Toilet
Catatan Selaksa Biru
Dari puing-puing peperangan akan terbangun masyarakat baru.
(Mao Tse-Tung)
Dongeng Pentagon lahir kembali dari masa kehancuran besar. Musim kemarau baru saja reda, tapi tiba-tiba saja di udaranya yang dingin, orang-orang gemetar ketakutan oleh kemungkinan Jokowi akan menggadaikan Indonesia. Curiga dan waswas menyelimuti. Berita yang dijatuhkan media di dunia maya meningkat jumlah dan mutunya sesuai dengan permintaan rasa curiga dan waswas. Apa yang terjadi?
Asing. Kata yang kini menyeruak. Semua dihubungkan dengan kata itu. Seolah tidak ada sesuatu yang pribumi. Yang tidak asing. Semua diberi label asing. Cina dan Amerika. Menjual negeri. Pribumi yang ketakutan. Khawatir yang berlebihan. Mungkin semacam penyakit. Seberapa berat ketakutan itu menjarah kewarasan kita. Menjadikan kita manusia penuh curiga. Tidak percaya. Apakah Yordania, Saudi Arabia, Mesir, Iran, dan Irak bukan asing?
Maka baik kita kembali saja. Bernostalgia.
Ah, tiba-tiba saja ingat toilet dan Pentagon! Sekretariat organisasi mahasiswa penyuka sastra: ASAS lahir dari toilet. Ya, di toilet bekas, kantor Arena Studi Apresiasi Sastra lahir! Lahir dan bergulir (sekarang Lahir untuk Bergulir, red.), motonya.

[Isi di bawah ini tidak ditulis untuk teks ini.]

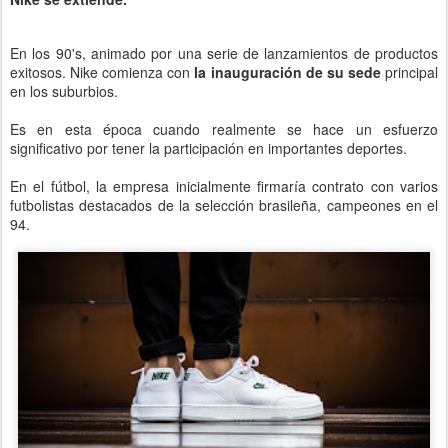
En los 90's, animado por una serie de lanzamientos de productos
exitosos. Nike comienza con
la inauguración de su sede
principal
en los suburbios.
Es en esta época cuando realmente se hace un esfuerzo
significativo por tener la participación en importantes deportes.
En el fútbol, la empresa inicialmente firmaría contrato con varios
futbolistas destacados de la selección brasileña, campeones en el
94.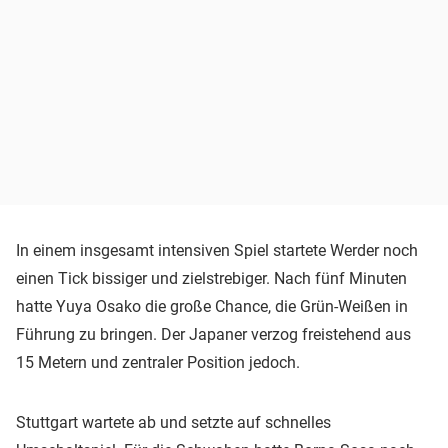
In einem insgesamt intensiven Spiel startete Werder noch
einen Tick bissiger und zielstrebiger. Nach fünf Minuten
hatte Yuya Osako die große Chance, die Grün-Weißen in
Führung zu bringen. Der Japaner verzog freistehend aus
15 Metern und zentraler Position jedoch.
Stuttgart wartete ab und setzte auf schnelles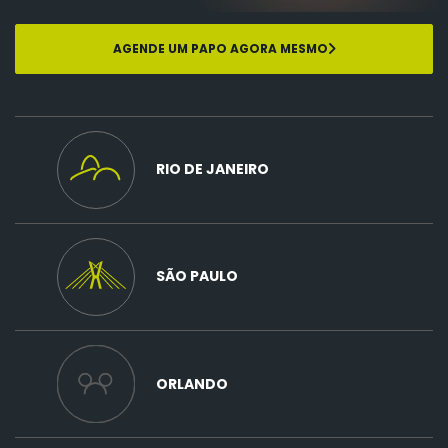
AGENDE UM PAPO AGORA MESMO
RIO DE JANEIRO
SÃO PAULO
ORLANDO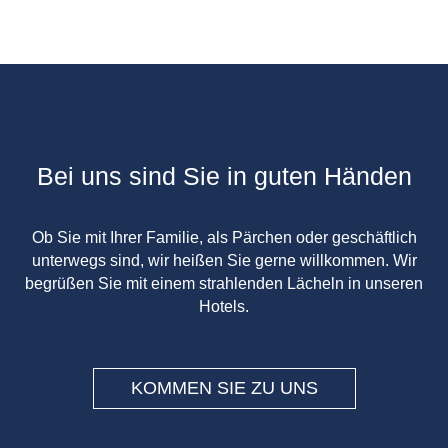
Bei uns sind Sie in guten Händen
Ob Sie mit Ihrer Familie, als Pärchen oder geschäftlich
unterwegs sind, wir heißen Sie gerne willkommen. Wir
begrüßen Sie mit einem strahlenden Lächeln in unseren
Hotels.
KOMMEN SIE ZU UNS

Menyebut ASAS—Arena Studi Apresiasi Sastra—dan toilet, maka hanya tiga nama yang tersangkut: Risman Mulyadi, Windha Tunggara, dan Idham Hamdani. Sebenarnya masih ada satu nama namun kiprahnya tidak lebih mengerikan dari ketiga nama tersebut. Nama keempat itu, Indriawan Surya Priatna.
Risman Mulyadi
“Abah Risman” memang unik. Ganteng, gagah, jujur, baik hati, dan revolusioner. Satu kekurangannya, ia tidak dapat menahan diri ketika mendengar kendang ditabuh: berjoged. Mungkin ini pula yang menjadi takdirnya hidup bersama dengan Nining mahasiswa Seni Tari. Kini dikarunia seorang putra. Putra yang kegantengannya turun dari Abah Risman.

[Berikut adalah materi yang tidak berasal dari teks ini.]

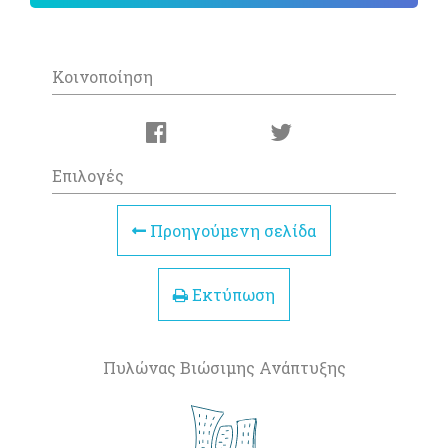
Κοινοποίηση
Επιλογές
Προηγούμενη σελίδα
Εκτύπωση
Πυλώνας Βιώσιμης Ανάπτυξης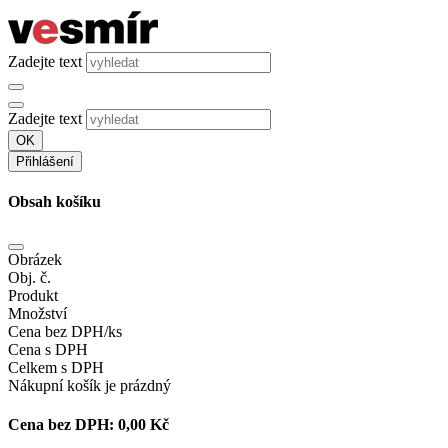
Zadejte text
Zadejte text
OK
Přihlášení
Obsah košíku
Obrázek
Obj. č.
Produkt
Množství
Cena bez DPH/ks
Cena s DPH
Celkem s DPH
Nákupní košík je prázdný
Cena bez DPH:
0,00 Kč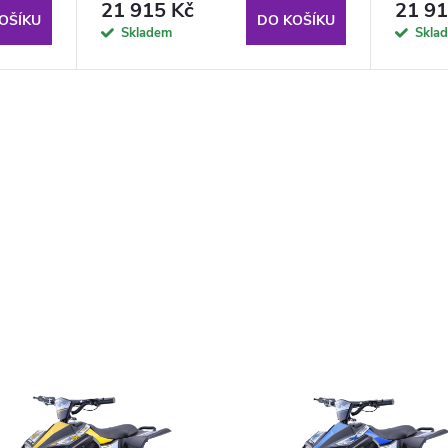
21 915 Kč
21 91
OŠÍKU
DO KOŠÍKU
Skladem
Skla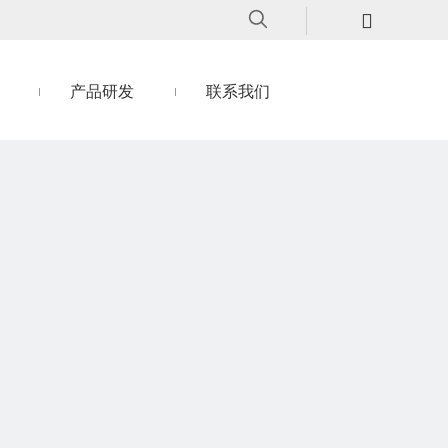
产品研发
联系我们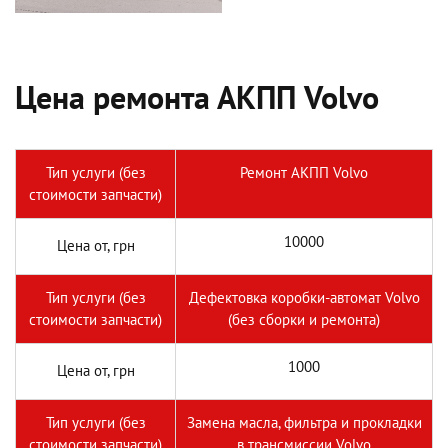
Цена ремонта АКПП Volvo
Тип услуги (без
Ремонт АКПП Volvo
стоимости запчасти)
10000
Цена от, грн
Тип услуги (без
Дефектовка коробки-автомат Volvo
стоимости запчасти)
(без сборки и ремонта)
1000
Цена от, грн
Тип услуги (без
Замена масла, фильтра и прокладки
стоимости запчасти)
в трансмиссии Volvo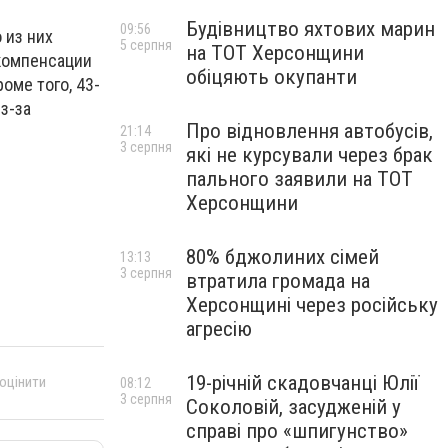
Будівництво яхтових марин
09:56
о из них
5 серпня
на ТОТ Херсонщини
 компенсации
обіцяють окупанти
оме того, 43-
з-за
Про відновлення автобусів,
21:14
3 серпня
які не курсували через брак
пального заявили на ТОТ
Херсонщини
80% бджолиних сімей
13:13
3 серпня
втратила громада на
Херсонщині через російську
агресію
19-річній скадовчанці Юлії
 оцінити
08:12
3 серпня
Соколовій, засудженій у
справі про «шпигунство»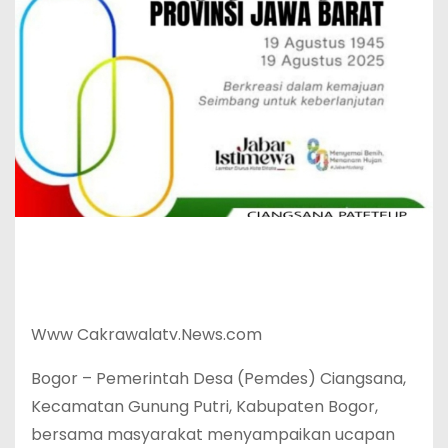
‎Www Cakrawalatv.News.com
‎Bogor – Pemerintah Desa (Pemdes) Ciangsana,
Kecamatan Gunung Putri, Kabupaten Bogor,
bersama masyarakat menyampaikan ucapan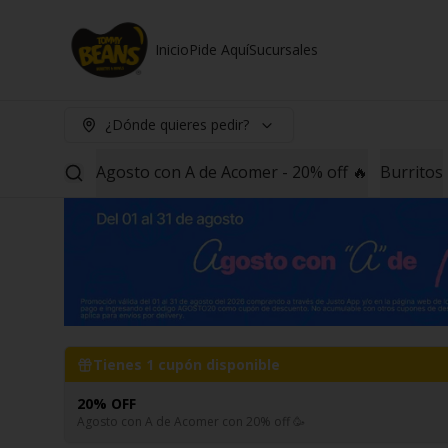
Inicio
Pide Aquí
Sucursales
¿Dónde quieres pedir?
Agosto con A de Acomer - 20% off 🔥
Burritos
Tienes
1
cupón disponible
20% OFF
Agosto con A de Acomer con 20% off 🥳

Ya, Risman memang terlihat menarik di kampus. Pakaiannya selalu berbeda. Jika Senin ia mengenakan pakaian hitam-hitam dengan ikat kepala khas jawara. Maka Selasa ia pasti mengenakan batik. Rabu memakai sarung dan baju koko. Kamis hingga Sabtu berturut-turut celana pangsi baju pendekar silat, kemeja warna merah, dan kaos oblong putih merek “Swan”.
Rismanlah eksekutor pembongkaran toilet di lantai tiga Pentagon menjelma Sekretariat ASAS. Berhari-hari ia curahkan pikiran dan tenaganya. Terutama tentu tenaga. Mengubah toilet yang busuk menjadi Sekretariat ASAS yang nyaman. Nyaman untuk ditempati. Terutama nyaman untuk melahirkan puisi-puisi.

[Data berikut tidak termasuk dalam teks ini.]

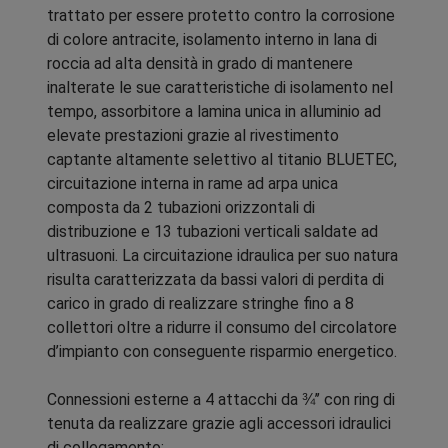
trattato per essere protetto contro la corrosione
di colore antracite, isolamento interno in lana di
roccia ad alta densità in grado di mantenere
inalterate le sue caratteristiche di isolamento nel
tempo, assorbitore a lamina unica in alluminio ad
elevate prestazioni grazie al rivestimento
captante altamente selettivo al titanio BLUETEC,
circuitazione interna in rame ad arpa unica
composta da 2 tubazioni orizzontali di
distribuzione e 13 tubazioni verticali saldate ad
ultrasuoni. La circuitazione idraulica per suo natura
risulta caratterizzata da bassi valori di perdita di
carico in grado di realizzare stringhe fino a 8
collettori oltre a ridurre il consumo del circolatore
d’impianto con conseguente risparmio energetico.
Connessioni esterne a 4 attacchi da ¾’’ con ring di
tenuta da realizzare grazie agli accessori idraulici
di collegamento: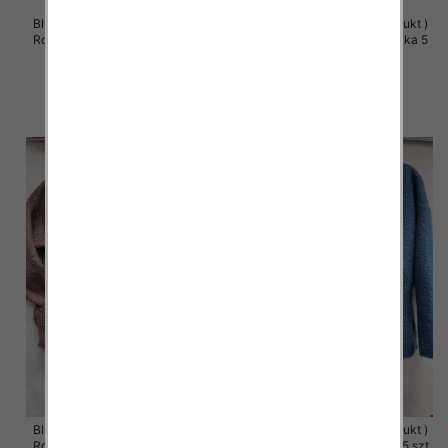
Bluzy damskie (Polska produkt )
Bluzy damskie (Polska produkt )
Roz S/M-L/XL, 1 Kolor Paczka 5
Roz S/M-L/XL, 1 Kolor Paczka 5
szt
szt
60.00 zł
60.00 zł
szczegóły
szczegóły
Bluzy damskie (Polska produkt )
Bluzy damskie (Polska produkt )
Roz 48-54, 1 Kolor Paczka 5 szt
Roz 48-54, 1 Kolor Paczka 5 szt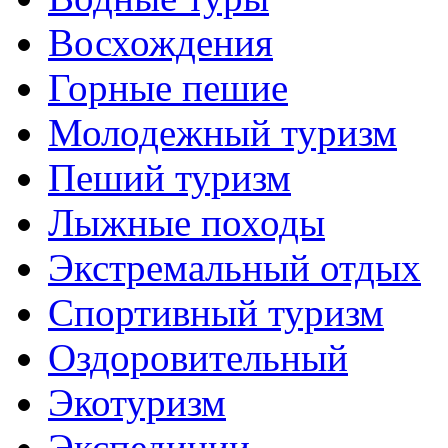
Восхождения
Горные пешие
Молодежный туризм
Пеший туризм
Лыжные походы
Экстремальный отдых
Спортивный туризм
Оздоровительный
Экотуризм
Экспедиции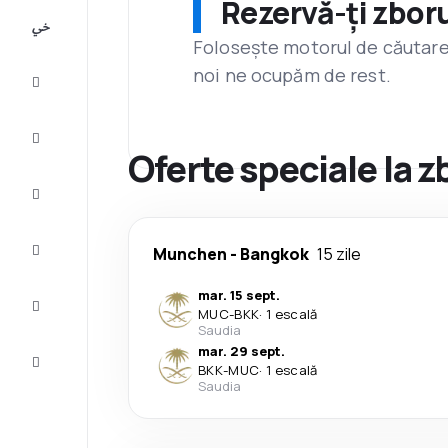
Rezervă-ți zboru
All-
inclusive
Folosește motorul de căutare 
noi ne ocupăm de rest.
City
Break
Cazare
Oferte speciale la 
Oferte
Finalizează
Munchen
-
Bangkok
15 zile
călătoria
mar. 15 sept.
Inspiraţie şi
MUC
-
BKK
·
1 escală
recomandări
Saudia
mar. 29 sept.
Servicii
BKK
-
MUC
·
1 escală
clienți
Saudia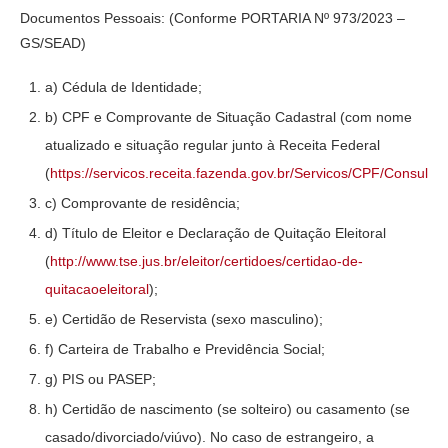
Documentos Pessoais: (Conforme PORTARIA Nº 973/2023 –
GS/SEAD)
a) Cédula de Identidade;
b) CPF e Comprovante de Situação Cadastral (com nome
atualizado e situação regular junto à Receita Federal
(
https://servicos.receita.fazenda.gov.br/Servicos/CPF/Consulta
c) Comprovante de residência;
d) Título de Eleitor e Declaração de Quitação Eleitoral
(
http://www.tse.jus.br/eleitor/certidoes/certidao-de-
quitacaoeleitoral
);
e) Certidão de Reservista (sexo masculino);
f) Carteira de Trabalho e Previdência Social;
g) PIS ou PASEP;
h) Certidão de nascimento (se solteiro) ou casamento (se
casado/divorciado/viúvo). No caso de estrangeiro, a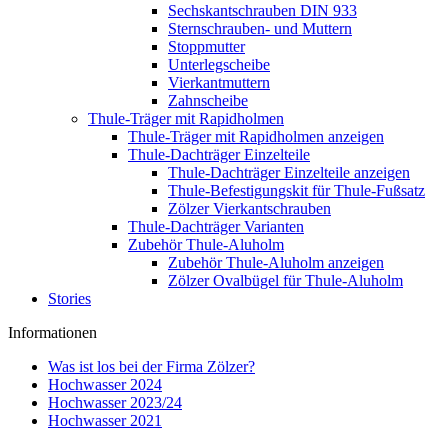
Sechskantschrauben DIN 933
Sternschrauben- und Muttern
Stoppmutter
Unterlegscheibe
Vierkantmuttern
Zahnscheibe
Thule-Träger mit Rapidholmen
Thule-Träger mit Rapidholmen anzeigen
Thule-Dachträger Einzelteile
Thule-Dachträger Einzelteile anzeigen
Thule-Befestigungskit für Thule-Fußsatz
Zölzer Vierkantschrauben
Thule-Dachträger Varianten
Zubehör Thule-Aluholm
Zubehör Thule-Aluholm anzeigen
Zölzer Ovalbügel für Thule-Aluholm
Stories
Informationen
Was ist los bei der Firma Zölzer?
Hochwasser 2024
Hochwasser 2023/24
Hochwasser 2021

Rismanlah yang pertama kali memegang palu dan pahat. Pukul tujuh pagi ketika mahasiswa dan dosen bertatap muka di dalam kelas. Risman juga bertatap muka dengan ruang toilet penuh jelaga. Satu demi satu beton itu dilahapnya. Dengan kesabaran dan kesadaran penuh ia hancurkan kekumuhan. Hingga generasi Asep Pram, Yopi, Dian Hardiana bisa tidur nyenyak di ruang itu.
Windha Tunggara
Risman tentu saja memerlukan asisten di saat menyulap toilet kumuh di lantai tiga Pentagon menjadi Sekretariat ASAS yang nyaman. Jabatan itu diserahkannya kepada Windha Tunggara. Pemuda asli Jampang, Sagaranten, Sukabumi ini dengan sepenuh jiwa menerima jabatan itu tanpa banyak tanya.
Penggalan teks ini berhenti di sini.